[Weekly Wrap] Fixing the FSPR
One of the big stories this week was the belated move of the government to tighten up the financial services providers register.
Friday, March 15th 2013, 7:44AM
by Niko Kloeten
The changes announced this week include preventing people with overseas convictions for fraud, theft or money laundering within the last five years from registering as financial services providers.
You'd think this would be fairly obvious but somehow this was overlooked in the initial legislation. The changes will also give the FMA the power to direct that registration be declined, which is a useful addition to the toolbox of the regulator and again, something that should have been in place to begin with.
Some people in the industry have also questioned the value of having the FSPR run via the Companies Office instead of the FMA, which would seem a more natural fit.

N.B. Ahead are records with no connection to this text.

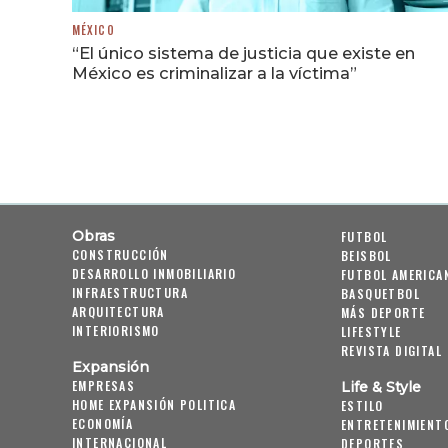
MÉXICO
“El único sistema de justicia que existe en
México es criminalizar a la víctima”
Obras
FUTBOL
CONSTRUCCIÓN
BEISBOL
DESARROLLO INMOBILIARIO
FUTBOL AMERICA
INFRAESTRUCTURA
BASQUETBOL
ARQUITECTURA
MÁS DEPORTE
INTERIORISMO
LIFESTYLE
REVISTA DIGITAL
Expansión
EMPRESAS
Life & Style
HOME EXPANSIÓN POLITICA
ESTILO
ECONOMÍA
ENTRETENIMIENT
INTERNACIONAL
DEPORTES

While the government moves to plug the holes in the FSPR, the FMA is looking to identify risks among providers of Disretionary Investment Management Services (DIMS).

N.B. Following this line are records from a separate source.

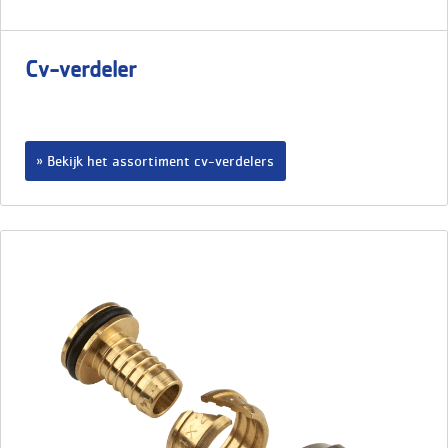
Cv-verdeler
Bekijk het assortiment cv-verdelers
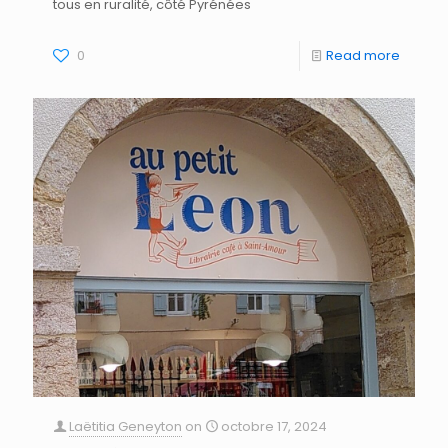
tous en ruralité, côté Pyrénées
0
Read more
Laëtitia Geneyton
on
octobre 17, 2024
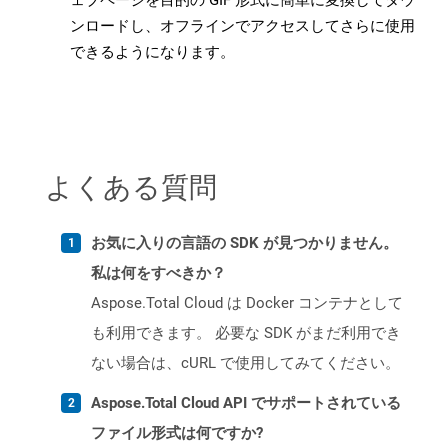
ェブページを目的の GIF 形式に簡単に変換してダウ
ンロードし、オフラインでアクセスしてさらに使用
できるようになります。
よくある質問
お気に入りの言語の SDK が見つかりません。
私は何をすべきか？
Aspose.Total Cloud は Docker コンテナとして
も利用できます。 必要な SDK がまだ利用でき
ない場合は、cURL で使用してみてください。
Aspose.Total Cloud API でサポートされている
ファイル形式は何ですか?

Weaknesses in the DIMS regime have been exposed by the failure of Ross Asset Management and although there will be changes to DIMS under the Financial Markets Conduct Bill, the FMA can't wait for that to come through. RAM has given some useful pointers as to what the FMA should look for as warning signs, including managing large amounts of money with few staff and having no third-part custodian to handle funds.
And in other regulatory news, the IRD is close to making its decision on changes to the way foreign pension transfers are taxed. The tax department is renowned for sticking to its guns when it has firm views on issues so it will be interesting to see how far it will budge on some of the matters raised by industry participants during the submission process. Its proposal could bring millions of dollars of extra tax into the government's coffers, so the IRD is unlikely to do more than a few minor tweaks to its current proposal.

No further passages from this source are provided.